Other common points, both positive and negative, included the mini-games, new features, and how the title compared to previous entries. Gavin Frankle of AllGame called Mario Party 3 the most enjoyable in the series, reasoning that it "provides enough to entice new fans and satisfy existing ones". However, he also noted it "does little to further the genre or remedy the problems that have been around since the first game." Nintendo Power described the mini-games as "the real life of the party", and Joe Fielder of GameSpot and Cam Shea of Hyper agreed that Mario Party 3 had the best mini-games in the series. However, the opinions towards them ranged from a few being "stinkers", to many being senseless, boring, and "just plain stupid". Shea as well as Dr. Moo of GameRevolution also praised the duel mode, Shea reasoning that it alongside the item site was two of the title's lacking number of gameplay variants. Dr. Moo wrote that the mini-games make up for some of the game's faults. However, Shea and Dr. Moo was critical of the series' usual incorporation of random luck, as well as having to wait for computer-controlled opponents. One negative comment among the Nintendo Power staff review was that "it seems like many of the challenges are based on overcoming unresponsive controls."

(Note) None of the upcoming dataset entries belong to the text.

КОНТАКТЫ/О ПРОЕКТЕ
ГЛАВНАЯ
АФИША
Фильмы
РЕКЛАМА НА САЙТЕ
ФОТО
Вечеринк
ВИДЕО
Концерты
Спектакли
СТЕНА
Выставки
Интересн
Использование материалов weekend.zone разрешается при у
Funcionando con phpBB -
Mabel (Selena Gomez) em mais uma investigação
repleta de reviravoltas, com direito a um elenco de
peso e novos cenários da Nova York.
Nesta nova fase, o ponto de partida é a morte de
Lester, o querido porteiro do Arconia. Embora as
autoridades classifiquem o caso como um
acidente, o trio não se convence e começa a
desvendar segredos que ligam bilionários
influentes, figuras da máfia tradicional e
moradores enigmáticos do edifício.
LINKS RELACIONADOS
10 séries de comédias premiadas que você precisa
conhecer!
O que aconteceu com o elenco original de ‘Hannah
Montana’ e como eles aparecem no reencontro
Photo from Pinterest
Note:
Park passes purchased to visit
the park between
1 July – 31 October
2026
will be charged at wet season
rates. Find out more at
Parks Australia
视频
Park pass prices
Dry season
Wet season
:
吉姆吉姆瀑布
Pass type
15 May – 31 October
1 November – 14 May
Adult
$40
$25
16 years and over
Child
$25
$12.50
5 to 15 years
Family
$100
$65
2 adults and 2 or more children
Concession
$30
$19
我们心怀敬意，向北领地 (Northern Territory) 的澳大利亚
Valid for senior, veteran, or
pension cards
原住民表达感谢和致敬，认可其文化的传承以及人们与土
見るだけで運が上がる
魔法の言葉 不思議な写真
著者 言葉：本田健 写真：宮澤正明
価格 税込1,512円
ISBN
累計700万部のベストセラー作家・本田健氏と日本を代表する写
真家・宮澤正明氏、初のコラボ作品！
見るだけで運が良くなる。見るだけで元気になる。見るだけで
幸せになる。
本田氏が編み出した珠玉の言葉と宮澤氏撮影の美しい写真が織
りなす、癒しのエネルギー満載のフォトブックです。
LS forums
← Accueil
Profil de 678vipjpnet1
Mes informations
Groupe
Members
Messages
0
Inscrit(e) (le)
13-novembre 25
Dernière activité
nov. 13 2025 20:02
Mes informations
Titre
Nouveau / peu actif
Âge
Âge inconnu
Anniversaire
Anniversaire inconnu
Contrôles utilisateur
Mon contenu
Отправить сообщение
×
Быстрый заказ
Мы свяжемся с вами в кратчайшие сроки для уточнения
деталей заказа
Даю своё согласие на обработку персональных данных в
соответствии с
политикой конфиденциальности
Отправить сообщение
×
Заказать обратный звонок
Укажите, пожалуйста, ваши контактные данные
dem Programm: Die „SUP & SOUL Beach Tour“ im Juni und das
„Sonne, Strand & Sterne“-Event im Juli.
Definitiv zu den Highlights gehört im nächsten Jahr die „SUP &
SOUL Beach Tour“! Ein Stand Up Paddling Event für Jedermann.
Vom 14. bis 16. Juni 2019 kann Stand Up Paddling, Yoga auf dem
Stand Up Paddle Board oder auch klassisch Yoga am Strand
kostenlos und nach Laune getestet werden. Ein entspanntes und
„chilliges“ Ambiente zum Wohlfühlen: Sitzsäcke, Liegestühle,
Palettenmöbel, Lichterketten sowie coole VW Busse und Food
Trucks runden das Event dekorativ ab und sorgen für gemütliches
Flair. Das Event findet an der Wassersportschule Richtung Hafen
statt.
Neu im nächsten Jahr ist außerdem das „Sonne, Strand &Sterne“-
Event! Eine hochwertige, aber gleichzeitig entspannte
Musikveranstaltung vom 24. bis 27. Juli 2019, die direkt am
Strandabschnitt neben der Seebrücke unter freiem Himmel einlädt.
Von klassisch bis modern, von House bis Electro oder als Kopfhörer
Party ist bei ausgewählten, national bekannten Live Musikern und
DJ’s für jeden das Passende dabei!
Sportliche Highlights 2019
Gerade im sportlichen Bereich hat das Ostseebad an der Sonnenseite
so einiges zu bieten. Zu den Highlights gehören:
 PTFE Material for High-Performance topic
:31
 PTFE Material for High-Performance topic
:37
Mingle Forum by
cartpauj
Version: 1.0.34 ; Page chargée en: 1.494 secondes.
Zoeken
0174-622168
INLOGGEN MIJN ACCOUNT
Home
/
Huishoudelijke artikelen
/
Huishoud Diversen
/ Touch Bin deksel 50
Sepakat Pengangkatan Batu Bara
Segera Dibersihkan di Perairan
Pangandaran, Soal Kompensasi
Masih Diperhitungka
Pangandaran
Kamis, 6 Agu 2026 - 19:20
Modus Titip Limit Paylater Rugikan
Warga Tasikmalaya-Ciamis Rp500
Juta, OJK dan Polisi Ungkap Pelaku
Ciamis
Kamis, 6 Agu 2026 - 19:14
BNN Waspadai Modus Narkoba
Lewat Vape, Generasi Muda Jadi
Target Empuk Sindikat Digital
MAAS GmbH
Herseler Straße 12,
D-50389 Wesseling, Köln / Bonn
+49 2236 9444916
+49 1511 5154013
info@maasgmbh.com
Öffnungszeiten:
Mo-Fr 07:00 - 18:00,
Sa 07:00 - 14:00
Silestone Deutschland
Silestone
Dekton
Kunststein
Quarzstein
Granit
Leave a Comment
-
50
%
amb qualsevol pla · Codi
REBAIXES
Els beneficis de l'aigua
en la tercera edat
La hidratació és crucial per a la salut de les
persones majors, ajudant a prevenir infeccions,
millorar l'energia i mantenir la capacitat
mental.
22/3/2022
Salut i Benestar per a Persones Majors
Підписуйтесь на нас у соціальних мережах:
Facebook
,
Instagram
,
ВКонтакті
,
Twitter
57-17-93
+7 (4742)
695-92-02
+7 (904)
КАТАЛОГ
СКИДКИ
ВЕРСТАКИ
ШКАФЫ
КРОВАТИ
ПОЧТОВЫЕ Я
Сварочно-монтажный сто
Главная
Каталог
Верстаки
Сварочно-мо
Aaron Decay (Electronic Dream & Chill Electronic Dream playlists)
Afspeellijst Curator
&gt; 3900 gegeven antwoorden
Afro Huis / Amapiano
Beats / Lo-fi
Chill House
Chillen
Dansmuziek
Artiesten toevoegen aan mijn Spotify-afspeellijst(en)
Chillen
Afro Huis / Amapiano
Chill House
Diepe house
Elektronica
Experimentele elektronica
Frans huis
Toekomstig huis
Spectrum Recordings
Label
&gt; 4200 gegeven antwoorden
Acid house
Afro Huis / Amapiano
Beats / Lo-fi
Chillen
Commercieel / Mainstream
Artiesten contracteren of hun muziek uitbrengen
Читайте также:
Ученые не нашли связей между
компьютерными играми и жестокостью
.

Fielder considered the graphics similar to the previous games and wrote that they "look as good as they need to for this kind of game, but are certainly not going to win it any awards." Fran Mirabella III of IGN stated that the game "uses the same bright colors, low-resolution textures, and choppy animation that the rest have." Fielder considered the soundtrack to be a slight improvement over the previous games. Mirabella considered the music "just as outdated as the graphics," but also called it "very cute" and wrote that it "does the job of keeping your ears occupied in the cheesiest of ways."

In 2015, IGN listed the game at number one on its list of "Best Mario Party Games," writing, "The best Mario Party games know the balance between luck and skill, and Mario Party 3 best exemplifies this rule. Just about everything that made Mario Party 2 so great was pushed further as Mario Party 3 introduced even more strategic items, creative new boards, and some truly fun minigames." TheGamer also placed Mario Party 3 first in its ranking of 17 Mario Party games, praising its boards, minigames, and visuals.

The game sold over 1,000,000 units worldwide; however, largely due to being released late in the Nintendo 64's lifespan, it did not sell well in western regions.

Aggregate score
| Aggregator | Score |
|---|---|
| Metacritic | 74/100 |

Review scores
| Publication | Score |
|---|---|
| AllGame | 4/5 |
| Computer and Video Games | 6/10 |
| Electronic Gaming Monthly | 6.5/10, 7/10, 8.5/10 |
| Famitsu | 31/40 |
| Game Informer | 4/10 |
| GamePro | 18/20 |
| GameRevolution | C |
| GameSpot | 7.5/10 |
| Hyper | 73/100 |
| IGN | 6.4/10 |
| Jeuxvideo.com | 14/20 |
| NGC Magazine | 72% |
| Nintendo Power | 4.5/5 |
| Official Nintendo Magazine | 92% |

===Awards===
Mario Party 3 won the "Console Family" award from the Academy of Interactive Arts & Sciences during the 5th Annual Interactive Achievement Awards.